# [Exercise aim]
From the records below, transcribe only the lines running from the one with "than in previous years." through the one with "BNY’den Kripto Hamlesi: Dev Banka". Keep both of those end lines.

□ □ □ □

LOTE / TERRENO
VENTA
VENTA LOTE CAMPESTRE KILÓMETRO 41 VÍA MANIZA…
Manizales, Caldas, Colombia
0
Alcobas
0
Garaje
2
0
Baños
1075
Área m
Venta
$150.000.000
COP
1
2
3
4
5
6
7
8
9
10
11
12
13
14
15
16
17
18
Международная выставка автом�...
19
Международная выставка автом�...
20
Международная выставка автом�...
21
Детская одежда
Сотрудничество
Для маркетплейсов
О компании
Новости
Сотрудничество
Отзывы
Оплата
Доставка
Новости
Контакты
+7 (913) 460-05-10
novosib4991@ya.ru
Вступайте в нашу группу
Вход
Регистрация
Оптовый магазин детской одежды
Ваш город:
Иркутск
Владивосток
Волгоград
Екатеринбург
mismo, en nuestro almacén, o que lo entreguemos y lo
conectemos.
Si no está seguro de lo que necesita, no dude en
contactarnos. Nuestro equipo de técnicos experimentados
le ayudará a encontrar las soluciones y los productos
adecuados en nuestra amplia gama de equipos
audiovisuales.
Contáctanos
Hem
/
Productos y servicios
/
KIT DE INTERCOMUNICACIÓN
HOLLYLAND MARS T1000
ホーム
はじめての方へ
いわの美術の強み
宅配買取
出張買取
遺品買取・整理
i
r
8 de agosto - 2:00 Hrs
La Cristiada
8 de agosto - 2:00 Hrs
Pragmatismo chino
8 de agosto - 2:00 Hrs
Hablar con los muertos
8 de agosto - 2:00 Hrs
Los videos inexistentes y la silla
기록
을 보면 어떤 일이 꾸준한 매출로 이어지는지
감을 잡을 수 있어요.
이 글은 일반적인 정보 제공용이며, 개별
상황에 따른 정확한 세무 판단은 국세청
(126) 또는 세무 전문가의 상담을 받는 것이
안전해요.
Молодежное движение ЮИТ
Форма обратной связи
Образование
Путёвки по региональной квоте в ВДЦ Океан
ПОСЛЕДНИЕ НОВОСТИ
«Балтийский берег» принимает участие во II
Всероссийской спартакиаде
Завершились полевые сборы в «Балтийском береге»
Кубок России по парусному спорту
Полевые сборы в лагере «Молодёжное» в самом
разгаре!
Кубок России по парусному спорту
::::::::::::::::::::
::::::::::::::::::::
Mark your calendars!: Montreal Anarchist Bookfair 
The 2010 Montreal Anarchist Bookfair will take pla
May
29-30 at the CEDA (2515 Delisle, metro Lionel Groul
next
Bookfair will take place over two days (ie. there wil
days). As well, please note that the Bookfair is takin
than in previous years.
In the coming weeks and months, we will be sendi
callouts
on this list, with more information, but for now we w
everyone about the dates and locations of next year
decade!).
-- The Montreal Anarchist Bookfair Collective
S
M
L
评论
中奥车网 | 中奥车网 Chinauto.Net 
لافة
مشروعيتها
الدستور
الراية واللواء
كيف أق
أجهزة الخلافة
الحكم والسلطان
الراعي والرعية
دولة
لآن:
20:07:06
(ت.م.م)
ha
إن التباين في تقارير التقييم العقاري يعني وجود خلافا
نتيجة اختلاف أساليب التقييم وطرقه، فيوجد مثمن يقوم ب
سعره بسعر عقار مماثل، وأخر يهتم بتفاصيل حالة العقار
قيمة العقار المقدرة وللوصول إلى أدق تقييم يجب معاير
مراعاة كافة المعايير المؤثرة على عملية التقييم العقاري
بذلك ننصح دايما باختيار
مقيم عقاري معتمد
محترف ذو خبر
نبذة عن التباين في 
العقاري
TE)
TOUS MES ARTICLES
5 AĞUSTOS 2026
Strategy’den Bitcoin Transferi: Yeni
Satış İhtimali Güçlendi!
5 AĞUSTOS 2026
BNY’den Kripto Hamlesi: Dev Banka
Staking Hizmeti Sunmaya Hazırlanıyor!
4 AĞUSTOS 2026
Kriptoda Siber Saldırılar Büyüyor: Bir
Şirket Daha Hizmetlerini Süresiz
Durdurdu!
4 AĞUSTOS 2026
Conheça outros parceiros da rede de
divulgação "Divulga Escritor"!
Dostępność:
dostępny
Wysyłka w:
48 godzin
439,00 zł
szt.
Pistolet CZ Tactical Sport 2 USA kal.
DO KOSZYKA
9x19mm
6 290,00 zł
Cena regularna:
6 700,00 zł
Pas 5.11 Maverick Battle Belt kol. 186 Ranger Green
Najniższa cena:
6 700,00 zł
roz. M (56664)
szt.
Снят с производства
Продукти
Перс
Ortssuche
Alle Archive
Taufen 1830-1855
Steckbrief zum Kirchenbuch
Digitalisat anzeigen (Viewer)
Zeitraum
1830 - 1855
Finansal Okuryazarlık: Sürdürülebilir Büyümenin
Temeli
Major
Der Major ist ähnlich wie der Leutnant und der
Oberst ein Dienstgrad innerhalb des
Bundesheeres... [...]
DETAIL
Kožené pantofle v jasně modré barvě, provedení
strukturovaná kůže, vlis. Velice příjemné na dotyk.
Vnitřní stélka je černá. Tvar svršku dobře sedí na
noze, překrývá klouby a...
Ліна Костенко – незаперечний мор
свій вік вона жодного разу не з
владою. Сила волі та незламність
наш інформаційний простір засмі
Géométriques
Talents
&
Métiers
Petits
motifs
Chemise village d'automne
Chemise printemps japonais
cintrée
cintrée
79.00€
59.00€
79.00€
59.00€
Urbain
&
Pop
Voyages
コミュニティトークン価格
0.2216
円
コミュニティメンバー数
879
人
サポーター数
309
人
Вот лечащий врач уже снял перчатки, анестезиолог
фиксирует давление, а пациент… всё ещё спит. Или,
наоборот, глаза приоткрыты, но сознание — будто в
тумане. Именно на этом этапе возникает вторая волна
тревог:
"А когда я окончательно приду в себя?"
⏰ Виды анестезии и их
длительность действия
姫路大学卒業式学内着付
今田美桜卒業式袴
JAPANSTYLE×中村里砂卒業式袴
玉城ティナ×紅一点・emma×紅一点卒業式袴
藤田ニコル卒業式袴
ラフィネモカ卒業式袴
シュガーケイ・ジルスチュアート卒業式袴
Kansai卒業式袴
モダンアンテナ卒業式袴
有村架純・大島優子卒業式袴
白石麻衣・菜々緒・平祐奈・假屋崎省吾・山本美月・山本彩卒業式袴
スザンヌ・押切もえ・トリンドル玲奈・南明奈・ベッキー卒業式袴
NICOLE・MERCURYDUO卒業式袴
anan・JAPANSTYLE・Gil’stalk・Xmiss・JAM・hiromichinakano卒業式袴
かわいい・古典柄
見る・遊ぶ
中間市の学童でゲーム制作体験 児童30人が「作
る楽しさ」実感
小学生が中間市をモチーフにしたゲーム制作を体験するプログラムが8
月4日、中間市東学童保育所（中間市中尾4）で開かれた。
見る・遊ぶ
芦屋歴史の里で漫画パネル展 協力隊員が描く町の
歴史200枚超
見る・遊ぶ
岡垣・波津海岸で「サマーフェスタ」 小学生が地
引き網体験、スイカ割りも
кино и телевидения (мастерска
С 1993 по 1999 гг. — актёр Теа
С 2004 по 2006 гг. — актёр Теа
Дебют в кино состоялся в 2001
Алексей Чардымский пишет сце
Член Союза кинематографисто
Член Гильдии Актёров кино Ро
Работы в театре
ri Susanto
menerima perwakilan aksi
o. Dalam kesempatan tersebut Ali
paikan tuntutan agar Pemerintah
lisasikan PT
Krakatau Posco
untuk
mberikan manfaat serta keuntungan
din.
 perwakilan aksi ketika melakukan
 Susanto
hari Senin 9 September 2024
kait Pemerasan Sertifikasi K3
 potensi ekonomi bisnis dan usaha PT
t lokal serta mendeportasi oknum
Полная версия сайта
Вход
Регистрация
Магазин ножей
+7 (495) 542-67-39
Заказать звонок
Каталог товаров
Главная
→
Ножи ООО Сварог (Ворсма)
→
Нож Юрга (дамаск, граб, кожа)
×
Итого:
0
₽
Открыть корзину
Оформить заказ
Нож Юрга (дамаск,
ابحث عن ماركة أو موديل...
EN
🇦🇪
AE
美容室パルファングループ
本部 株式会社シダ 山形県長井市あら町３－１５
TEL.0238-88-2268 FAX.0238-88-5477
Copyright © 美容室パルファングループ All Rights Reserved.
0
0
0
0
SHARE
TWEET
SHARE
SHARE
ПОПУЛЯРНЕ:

□ □ □ □

# [Answer box]
than in previous years.
In the coming weeks and months, we will be sendi
callouts
on this list, with more information, but for now we w
everyone about the dates and locations of next year
decade!).
-- The Montreal Anarchist Bookfair Collective
S
M
L
评论
中奥车网 | 中奥车网 Chinauto.Net 
لافة
مشروعيتها
الدستور
الراية واللواء
كيف أق
أجهزة الخلافة
الحكم والسلطان
الراعي والرعية
دولة
لآن:
20:07:06
(ت.م.م)
ha
إن التباين في تقارير التقييم العقاري يعني وجود خلافا
نتيجة اختلاف أساليب التقييم وطرقه، فيوجد مثمن يقوم ب
سعره بسعر عقار مماثل، وأخر يهتم بتفاصيل حالة العقار
قيمة العقار المقدرة وللوصول إلى أدق تقييم يجب معاير
مراعاة كافة المعايير المؤثرة على عملية التقييم العقاري
بذلك ننصح دايما باختيار
مقيم عقاري معتمد
محترف ذو خبر
نبذة عن التباين في 
العقاري
TE)
TOUS MES ARTICLES
5 AĞUSTOS 2026
Strategy’den Bitcoin Transferi: Yeni
Satış İhtimali Güçlendi!
5 AĞUSTOS 2026
BNY’den Kripto Hamlesi: Dev Banka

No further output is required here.